Ensuite, les liens humains. Il y a de très nombreux Français installés au Royaume-Uni et de très nombreux Britanniques sur le territoire français. Je ne vois pas une grande expulsion réciproque se faire. Et même si cette expulsion devait avoir lieu, je ne doute pas que, du côté français tout au moins, la France accepte comme citoyens français des Britanniques en rupture de ban avec leur pays choisissant de s’isoler. L’histoire franco-anglaise est de fait tellement longue et intriquée qu’un Britannique peut facilement adopter une identité française, et inversement d’ailleurs.

Enfin, les liens stratégiques, militaires. Même en cas de Brexit, la France et le Royaume-Uni resteront de vieux alliés. Certes chacun étale désormais plus ses faiblesses que ses forces, mais, tout de même, ce sont les deux pays du continent européen qui disposent de l'arme nucléaire et de forces conventionnelles à peu près en état de combattre si nécessaire.

N'a-t-on pas trop tendance à surestimer le "couple franco-allemand" d'un côté et à sous-estimer le couple « franco-britannique » de l'autre ?

Oui, mais si j’ose dire, c’est un peu la différence entre le mariage et l’amitié. Le « couple franco-allemand » fait partie du cœur même de la construction européenne dès les années 1950. C’est l’une des raisons d’être de toutes ces institutions communautaires que d’étouffer dans l’œuf les futurs conflits entre une Allemagne de l’Ouest qui se rebâtit et les autres pays ouest-européens dont la France. Aujourd’hui, ce mariage de raison est miné par la divergence de vue sur la manière de gérer la zone Euro : les Français veulent plus de communautaire et les Allemands veulent rester chacun avec son budget.

Au contraire, le couple « franco-britannique » n’a jamais eu une grande importance pour impulser les avancées européenne, parce que les Britanniques se sont trouvés souvent seuls contre tous les autres Européens dont la France,  ou inversement ont réussi à dégager une majorité contre les idées françaises. Mais, comme les Britanniques ont eu l’immense sagesse de ne pas rentrer dans la zone Euro, suite à la crise de change de 1992, ils s’épargnent tous les conflits possibles à ce sujet avec les autres pays, dont la France. L’amitié peut donc se renforcer. C’est un peu triste à dire, mais l’absence de conflit de fond, et donc l’amitié franco-britannique, tient en effet  largement à cette bonne idée des Britanniques de ne pas être dans l’Euro. S’ils avaient été dans l’Euro, ces mêmes Britanniques auraient exigé de tous les autres pays de la zone Euro, dont la France, que l’on gère la zone Euro en fonction des nécessités de la City. Cela aurait été sans doute difficile. David Cameron, le Premier Ministre britannique, pendant la crise de la zone Euro, s’est en plus bien gardé de jeter de l’huile sur le feu aux moments cruciaux. Il aurait sans doute pu, avec l’aide de la City, faire chavirer le navire de l’Euro, mais il s’est montré au final bon camarade.
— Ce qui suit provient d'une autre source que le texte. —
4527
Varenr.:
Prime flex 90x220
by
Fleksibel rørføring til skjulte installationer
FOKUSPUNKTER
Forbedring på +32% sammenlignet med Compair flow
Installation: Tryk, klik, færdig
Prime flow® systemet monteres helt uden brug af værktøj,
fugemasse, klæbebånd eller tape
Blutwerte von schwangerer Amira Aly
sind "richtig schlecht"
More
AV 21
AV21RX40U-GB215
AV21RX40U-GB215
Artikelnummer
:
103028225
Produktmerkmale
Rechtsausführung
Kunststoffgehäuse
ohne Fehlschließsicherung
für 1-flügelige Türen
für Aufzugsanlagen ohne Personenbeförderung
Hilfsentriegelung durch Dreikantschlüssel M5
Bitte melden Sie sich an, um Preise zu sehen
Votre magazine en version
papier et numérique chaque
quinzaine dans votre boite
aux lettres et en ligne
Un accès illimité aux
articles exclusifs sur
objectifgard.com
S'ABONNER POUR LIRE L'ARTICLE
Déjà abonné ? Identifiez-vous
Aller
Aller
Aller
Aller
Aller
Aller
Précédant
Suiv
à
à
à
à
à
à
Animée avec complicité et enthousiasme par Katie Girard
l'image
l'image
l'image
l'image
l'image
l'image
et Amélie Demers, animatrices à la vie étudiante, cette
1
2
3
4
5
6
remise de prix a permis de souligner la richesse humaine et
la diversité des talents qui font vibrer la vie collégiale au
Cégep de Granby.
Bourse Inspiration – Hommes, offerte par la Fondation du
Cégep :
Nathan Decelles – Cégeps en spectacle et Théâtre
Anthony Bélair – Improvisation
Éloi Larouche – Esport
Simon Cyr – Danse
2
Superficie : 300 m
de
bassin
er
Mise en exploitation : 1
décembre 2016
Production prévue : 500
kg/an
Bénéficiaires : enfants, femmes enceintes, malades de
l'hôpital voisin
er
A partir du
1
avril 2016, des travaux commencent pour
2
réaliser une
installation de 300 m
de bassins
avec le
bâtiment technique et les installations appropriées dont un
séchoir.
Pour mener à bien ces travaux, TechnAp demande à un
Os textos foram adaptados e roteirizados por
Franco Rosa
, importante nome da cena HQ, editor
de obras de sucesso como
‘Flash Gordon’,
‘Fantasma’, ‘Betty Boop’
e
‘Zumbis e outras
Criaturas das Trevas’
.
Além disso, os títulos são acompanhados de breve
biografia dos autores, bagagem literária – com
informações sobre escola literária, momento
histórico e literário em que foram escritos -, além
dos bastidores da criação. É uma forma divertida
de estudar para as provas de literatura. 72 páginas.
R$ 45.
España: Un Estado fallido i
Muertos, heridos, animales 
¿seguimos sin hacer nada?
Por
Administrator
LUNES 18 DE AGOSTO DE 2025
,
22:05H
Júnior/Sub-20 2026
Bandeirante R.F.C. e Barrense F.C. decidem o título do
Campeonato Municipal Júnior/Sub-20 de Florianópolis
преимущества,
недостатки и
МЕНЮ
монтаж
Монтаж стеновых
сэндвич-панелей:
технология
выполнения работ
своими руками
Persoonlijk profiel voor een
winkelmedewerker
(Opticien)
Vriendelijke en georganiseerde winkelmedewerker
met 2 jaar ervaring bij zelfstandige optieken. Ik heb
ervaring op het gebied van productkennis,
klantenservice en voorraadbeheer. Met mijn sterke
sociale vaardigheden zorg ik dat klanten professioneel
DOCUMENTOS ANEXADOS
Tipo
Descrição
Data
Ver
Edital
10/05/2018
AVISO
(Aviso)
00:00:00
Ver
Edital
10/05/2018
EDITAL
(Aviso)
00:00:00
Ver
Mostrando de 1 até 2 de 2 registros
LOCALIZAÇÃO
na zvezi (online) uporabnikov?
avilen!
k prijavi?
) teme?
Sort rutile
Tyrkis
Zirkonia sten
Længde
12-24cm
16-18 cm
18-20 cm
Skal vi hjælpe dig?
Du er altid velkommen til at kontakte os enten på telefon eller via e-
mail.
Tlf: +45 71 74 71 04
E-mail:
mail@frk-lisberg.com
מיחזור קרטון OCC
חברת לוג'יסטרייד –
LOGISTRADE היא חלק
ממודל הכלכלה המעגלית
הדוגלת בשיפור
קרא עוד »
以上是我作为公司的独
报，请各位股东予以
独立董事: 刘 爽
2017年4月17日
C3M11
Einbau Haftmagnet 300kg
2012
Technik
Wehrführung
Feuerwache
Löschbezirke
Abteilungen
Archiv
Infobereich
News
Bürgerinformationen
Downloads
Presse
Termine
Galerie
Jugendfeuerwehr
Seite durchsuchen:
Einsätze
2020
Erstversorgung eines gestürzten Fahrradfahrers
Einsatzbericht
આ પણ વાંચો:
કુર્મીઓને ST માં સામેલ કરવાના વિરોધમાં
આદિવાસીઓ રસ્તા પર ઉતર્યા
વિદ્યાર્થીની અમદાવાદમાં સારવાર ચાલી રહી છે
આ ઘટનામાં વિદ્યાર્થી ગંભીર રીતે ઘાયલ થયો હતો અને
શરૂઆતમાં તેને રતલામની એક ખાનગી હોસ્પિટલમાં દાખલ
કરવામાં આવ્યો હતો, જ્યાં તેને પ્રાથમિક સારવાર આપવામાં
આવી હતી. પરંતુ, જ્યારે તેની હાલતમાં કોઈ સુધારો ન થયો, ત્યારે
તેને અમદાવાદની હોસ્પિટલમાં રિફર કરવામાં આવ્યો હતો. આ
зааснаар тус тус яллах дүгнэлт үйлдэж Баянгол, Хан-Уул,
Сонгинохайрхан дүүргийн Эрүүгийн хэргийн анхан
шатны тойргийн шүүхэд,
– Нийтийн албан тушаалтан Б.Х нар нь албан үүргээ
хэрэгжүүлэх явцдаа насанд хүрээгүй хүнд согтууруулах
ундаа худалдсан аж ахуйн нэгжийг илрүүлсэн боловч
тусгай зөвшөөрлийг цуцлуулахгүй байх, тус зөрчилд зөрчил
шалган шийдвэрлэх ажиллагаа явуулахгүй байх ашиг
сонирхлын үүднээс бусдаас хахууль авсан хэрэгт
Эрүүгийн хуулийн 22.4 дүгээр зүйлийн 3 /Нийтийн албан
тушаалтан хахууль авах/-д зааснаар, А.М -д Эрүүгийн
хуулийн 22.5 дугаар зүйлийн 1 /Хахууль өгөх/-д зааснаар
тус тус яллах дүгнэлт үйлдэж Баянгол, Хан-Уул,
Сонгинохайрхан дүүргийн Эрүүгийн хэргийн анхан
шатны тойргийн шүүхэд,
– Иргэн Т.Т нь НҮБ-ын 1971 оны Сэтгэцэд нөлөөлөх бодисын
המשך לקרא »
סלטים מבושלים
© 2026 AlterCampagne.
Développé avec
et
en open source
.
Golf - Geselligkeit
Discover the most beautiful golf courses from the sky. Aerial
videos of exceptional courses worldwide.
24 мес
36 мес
La raison pour laquelle le couple « franco-britannique » n’a jamais eu l’importance qu’il aurait pu avoir dans l’histoire européenne est que dès le départ les gouvernants britanniques ont été beaucoup plus prudents dans leur approche de l’intégration européenne, parce qu’ils ont toujours été dans une réflexion pessimiste sur les possibilités réelles d’un fédéralisme européen.  Ils se sont ralliés dans les années 1970 à un projet qui n’était pas le leur, et le Brexit s’explique largement par cette réticence initiale qui est restée inscrite dans les esprits.